Memcached Architecture: Optimize, Scale and Boost

Meta, one of the world's largest social media platforms, handles billions of requests per second and stores trillions of key-value pairs. To manage this scale, Meta uses Memcached, a simple Key-Value cache that stores data in memory. Since users consume a lot of content than they create caching had significant advantages. It reduced latency, reduced load on database servers, and much more. In this blog, we'll explore Meta's strategy for scaling their Memcached clusters to handle their high demand and discuss optimizations in these areas to improve performance and storage.

Optimizing clusters and regions of Memcache servers.
Optimizing a single Memcached server

Optimizing Clusters to Reduce Latency for Memcached

When scaling to thousands of servers per cluster, we run into some interesting problems

Increased latency due to the distributed nature in which the data is stored. Since each web server has to get the data from multiple cache servers, the latency increases.
Thundering Herd can occur when there is a cache miss and can severely affect the database servers.
Cascading failures can happen when one Memcached server goes offline and it puts additional strain on other servers
Users might get stale data if the cache invalidation method is not optimal.

So let's discuss how to solve each issue in detail

Reducing Latency by using TCP for Set and Delete, and UDP for Get Requests

For GET requests, we use UDP.
- Unlike TCP, UDP is connectionless (No connection needs to be established between the source and destination before you transmit data), so it reduces latency and overhead.
- Also, for GET requests, web servers can directly connect to the Memcached server (instead of connecting through the proxy). This further reduces the overhead.
- NOTE: We can use UDP for GET requests because GET requests do not change the state of the cache. So even if the request fails (which might happen because UDP is unreliable) it won't cause data inconsistency.
FOR SET and DELETE requests, we use TCP
- Since UDP is unreliable, we use TCP to perform these operations. Also, these requests are routed through the proxy.

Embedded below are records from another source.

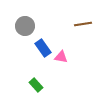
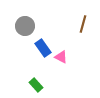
brown line: rotated 66 degrees counterclockwise
pink triangle: rotated 16 degrees clockwise
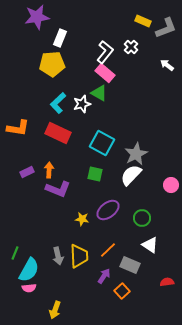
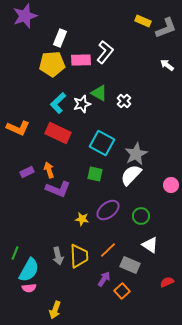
purple star: moved 12 px left, 1 px up; rotated 10 degrees counterclockwise
white cross: moved 7 px left, 54 px down
pink rectangle: moved 24 px left, 13 px up; rotated 42 degrees counterclockwise
orange L-shape: rotated 15 degrees clockwise
orange arrow: rotated 21 degrees counterclockwise
green circle: moved 1 px left, 2 px up
purple arrow: moved 3 px down
red semicircle: rotated 16 degrees counterclockwise
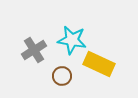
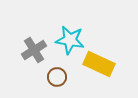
cyan star: moved 2 px left
brown circle: moved 5 px left, 1 px down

Parallelizing and Batching Requests to reduce latency

To reduce latency, we need to minimize the number of round trips for fetching the data. To do so, we can parallelize the requests. But some data are dependent on other data i.e., we need to fetch the 'parent' data and use it to fetch the 'child' data (look at the example below). So, a Directed Acyclic Graph can be constructed. Now, for the data points that do not have any dependencies, we can send parallel requests to fetch them.
Ex:

Preventing Congestion

Sending a lot of requests parallelly can cause congestion. This can slow down responses, increase load on the Memcached servers, and in the worst case the server can crash. To prevent this from happening, the number of outstanding requests must be controlled. To do so, web servers use a sliding window.
In a web server, there is a sliding window for each Memcached server. If the request was successful, the sliding window size increases, but if the request failed it shrinks.
When the window size is very small, the web server has to wait more before sending a request and when the window size is very large the number of parallel requests can cause congestion. So the balance between these two extremes is where we prevent congestion and minimize latency.

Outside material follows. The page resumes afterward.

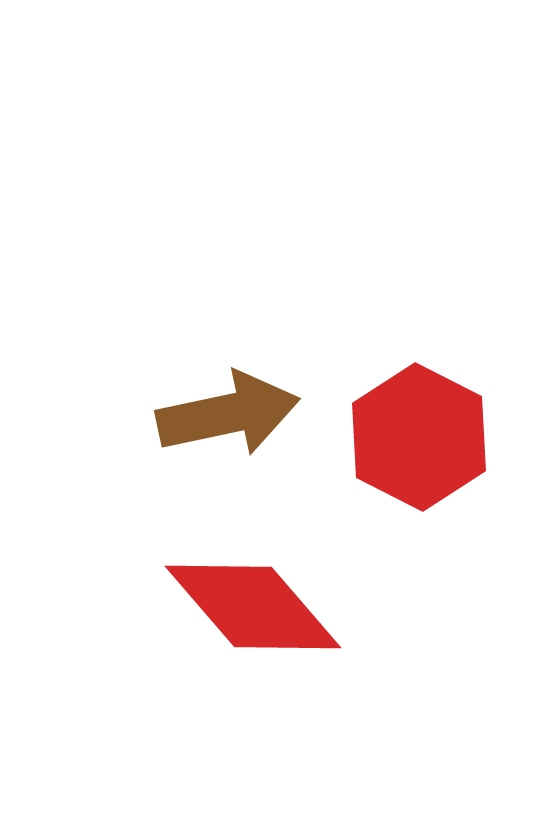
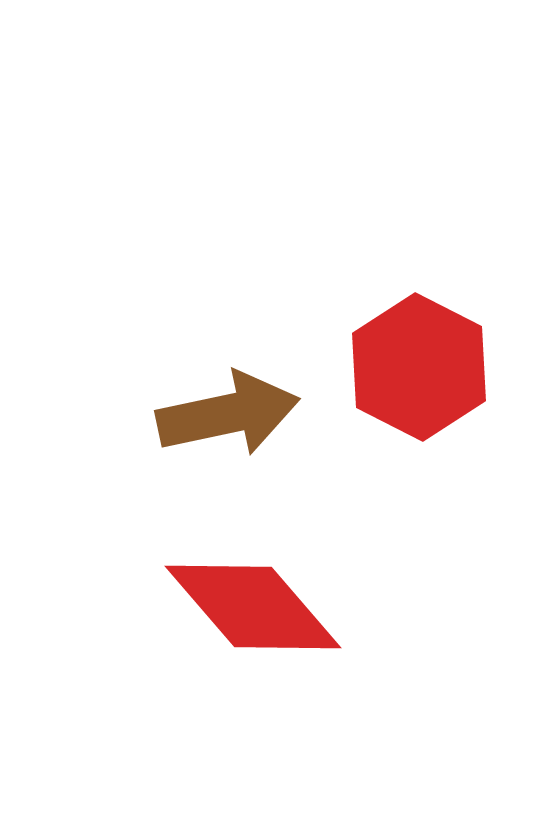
red hexagon: moved 70 px up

Optimizing Clusters to Reduce Load on Servers

Reducing Load (on Databases) using Leases

This is one of my favorite techniques in this entire blog. This mechanism not only reduces load (and thereby prevents thundering herds) but also addresses the issue of stale data and is quite intuitive. But before discussing the solution let's understand in what scenario will the load on database servers increase.

Suppose 1000 web servers requested a key, but it is missing. Now all 100 web servers make requests to the database server. Now the database server has to 1000 servers at once which can cause it to crash. We call this scenario Thundering Herd.
Stale data can be added to the cache due to race conditions. Have a look at the illustration below to understand how it happens

A lease is a 64-bit token that is associated with a key. When there is a cache miss, a lease is assigned to the web server that experienced the cache miss.

The Memcache server regulates the rate at which it assigns a lease token (usually 10 seconds). So, within 10 seconds if any other web server requests for the key, they get a special responsibility to wait for a short amount of time. This prevents Thundering Herd because instead of sending requests to the database, now the web servers wait for the cache to be updated with the required value.
Only those servers can update the cache that has the lease token. If the data value is updated in the database, then the key is invalidated in the cache and so is the lease token. In that case, a new token is assigned to the servers that experience cache miss. So we can be ensured that only the latest value is added to the cache. Therefore it also solves the stale data issue.

Assigning different Pools for different types of data

Different types of data have different access patterns, memory footprints, and quality of service requirements. They can negatively affect each other so they are assigned different server pools.

E.g. A small pool of Memcached servers can be assigned for the keys that are accessed frequently but a cache miss is cheap (A smaller pool means less time is required to search the key) and a large pool for keys that are accessed infrequently but a cache miss is expensive.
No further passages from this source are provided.